STRANGER IN THE NIGHT

Before I see her, I hear her. No, it is only her stick. Her, I never hear at all.

When her battered wooden cane clacks against the old wooden seats, we who are sitting at the front of the first compartment of one of the last locals to Borivali, look up. In the aisle stands an elderly lady, left hand clutching the hook of her stick, right hand cupped in supplication, her entire frame swaying with the motion of the train.

Thinning grey hair, straggly and uncombed, plastered against her skull into a tiny bun at the back. A fading tattoo at the centre of her sun-bronzed forehead; a caste-mark, perhaps. Her eyes are shut. Perhaps she cannot open them. Perhaps she chooses not to. I don’t know.

She wears a dark green blouse that yawns around her elbows. A green and red sari, not unclean. Bangles on her wrist, golden, perhaps gold. Not someone who was always poor. From wizened head to unshod feet, she is four feet something and sparsely built, just like my grandmum.
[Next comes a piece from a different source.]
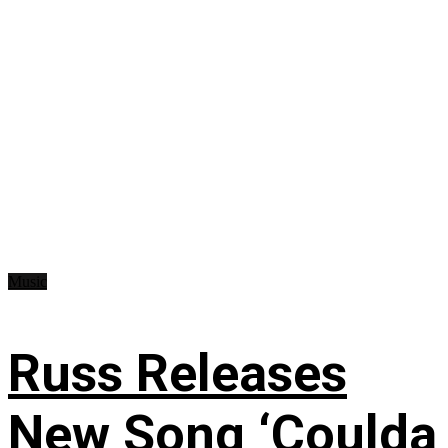
Music
Russ Releases
New Song ‘Coulda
We are terrified she will fall over.

The middle-aged man with hennaed hair who has just boarded at Khar, already proffers a coin. My faintly moustachioed young neighbour, who has spent the last fifteen minutes telephonically advising his associate about relationships, compromising and how not to say ‘fuck’ in front of one’s mother, tucks his phone between shoulder and ear, digs out his wallet and extricates a ten-rupee note. And I, who think myself inured to beggars of all description – wheedling eunuchs, anaemic urchins and deadpan single mothers – fish in my change pocket and draw out all its coins.

She accepts our coins without remark and drops them into a pocket sewn inside her blouse. The note she raises to her forehead, murmurs a silent thanks, and tucks into the waist of her sari.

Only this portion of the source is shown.